**EXERCISE AIM:**
Pictures excluded, copy all of the data below exactly.

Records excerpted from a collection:

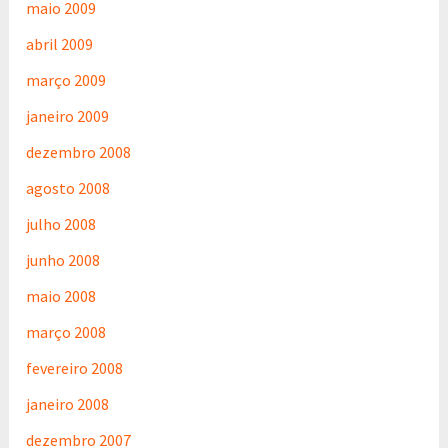
maio 2009
abril 2009
março 2009
janeiro 2009
dezembro 2008
agosto 2008
julho 2008
junho 2008
maio 2008
março 2008
fevereiro 2008
janeiro 2008
dezembro 2007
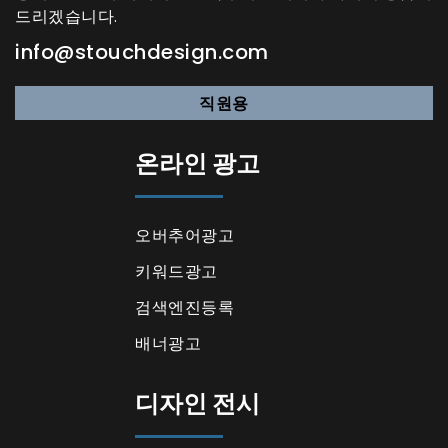
드리겠습니다.
info@stouchdesign.com
직원용
온라인 광고
오버추어광고
키워드광고
검색엔진등록
배너광고
디자인 전시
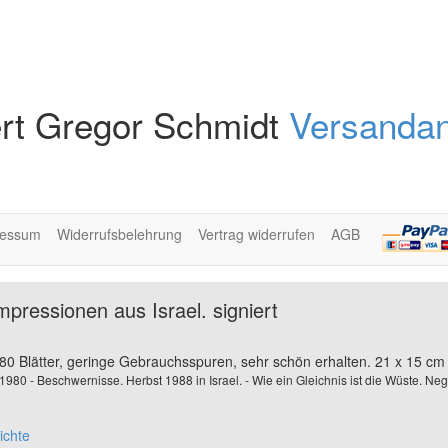
rt Gregor Schmidt
Versandan
ressum
Widerrufsbelehrung
Vertrag widerrufen
AGB
pressionen aus Israel. signiert
80 Blätter, geringe Gebrauchsspuren, sehr schön erhalten. 21 x 15 cm
1980 - Beschwernisse. Herbst 1988 in Israel. - Wie ein Gleichnis ist die Wüste. Ne
ichte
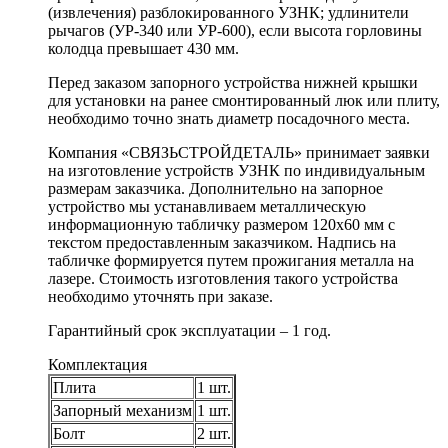
(извлечения) разблокированного УЗНК; удлинители
рычагов (УР-340 или УР-600), если высота горловины
колодца превышает 430 мм.
Перед заказом запорного устройства нижней крышки
для установки на ранее смонтированный люк или плиту,
необходимо точно знать диаметр посадочного места.
Компания «СВЯЗЬСТРОЙДЕТАЛЬ» принимает заявки
на изготовление устройств УЗНК по индивидуальным
размерам заказчика. Дополнительно на запорное
устройство мы устанавливаем металлическую
информационную табличку размером 120х60 мм с
текстом предоставленным заказчиком. Надпись на
табличке формируется путем прожигания металла на
лазере. Стоимость изготовления такого устройства
необходимо уточнять при заказе.
Гарантийный срок эксплуатации – 1 год.
Комплектация
Плита
1 шт.
Запорный механизм
1 шт.
Болт
2 шт.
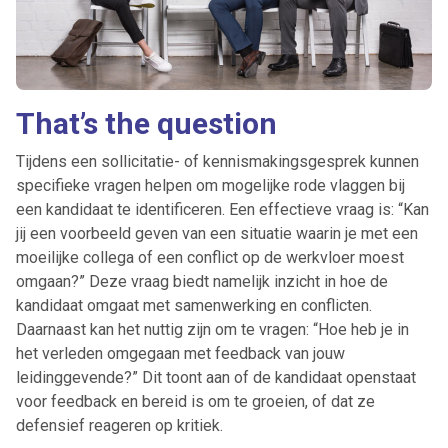
That’s the question
Tijdens een sollicitatie- of kennismakingsgesprek kunnen
specifieke vragen helpen om mogelijke rode vlaggen bij
een kandidaat te identificeren. Een effectieve vraag is: “Kan
jij een voorbeeld geven van een situatie waarin je met een
moeilijke collega of een conflict op de werkvloer moest
omgaan?” Deze vraag biedt namelijk inzicht in hoe de
kandidaat omgaat met samenwerking en conflicten.
Daarnaast kan het nuttig zijn om te vragen: “Hoe heb je in
het verleden omgegaan met feedback van jouw
leidinggevende?” Dit toont aan of de kandidaat openstaat
Ontvang vacatures direct in
voor feedback en bereid is om te groeien, of dat ze
je mailbox
defensief reageren op kritiek.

**ANSWER SPACE:**
maio 2009
abril 2009
março 2009
janeiro 2009
dezembro 2008
agosto 2008
julho 2008
junho 2008
maio 2008
março 2008
fevereiro 2008
janeiro 2008
dezembro 2007
드리겠습니다.
info@stouchdesign.com
직원용
온라인 광고
오버추어광고
키워드광고
검색엔진등록
배너광고
디자인 전시
rt Gregor Schmidt
Versandan
ressum
Widerrufsbelehrung
Vertrag widerrufen
AGB
pressionen aus Israel. signiert
80 Blätter, geringe Gebrauchsspuren, sehr schön erhalten. 21 x 15 cm
1980 - Beschwernisse. Herbst 1988 in Israel. - Wie ein Gleichnis ist die Wüste. Ne
ichte
(извлечения) разблокированного УЗНК; удлинители
рычагов (УР-340 или УР-600), если высота горловины
колодца превышает 430 мм.
Перед заказом запорного устройства нижней крышки
для установки на ранее смонтированный люк или плиту,
необходимо точно знать диаметр посадочного места.
Компания «СВЯЗЬСТРОЙДЕТАЛЬ» принимает заявки
на изготовление устройств УЗНК по индивидуальным
размерам заказчика. Дополнительно на запорное
устройство мы устанавливаем металлическую
информационную табличку размером 120х60 мм с
текстом предоставленным заказчиком. Надпись на
табличке формируется путем прожигания металла на
лазере. Стоимость изготовления такого устройства
необходимо уточнять при заказе.
Гарантийный срок эксплуатации – 1 год.
Комплектация
Плита
1 шт.
Запорный механизм
1 шт.
Болт
2 шт.
That’s the question
Tijdens een sollicitatie- of kennismakingsgesprek kunnen
specifieke vragen helpen om mogelijke rode vlaggen bij
een kandidaat te identificeren. Een effectieve vraag is: “Kan
jij een voorbeeld geven van een situatie waarin je met een
moeilijke collega of een conflict op de werkvloer moest
omgaan?” Deze vraag biedt namelijk inzicht in hoe de
kandidaat omgaat met samenwerking en conflicten.
Daarnaast kan het nuttig zijn om te vragen: “Hoe heb je in
het verleden omgegaan met feedback van jouw
leidinggevende?” Dit toont aan of de kandidaat openstaat
Ontvang vacatures direct in
voor feedback en bereid is om te groeien, of dat ze
je mailbox
defensief reageren op kritiek.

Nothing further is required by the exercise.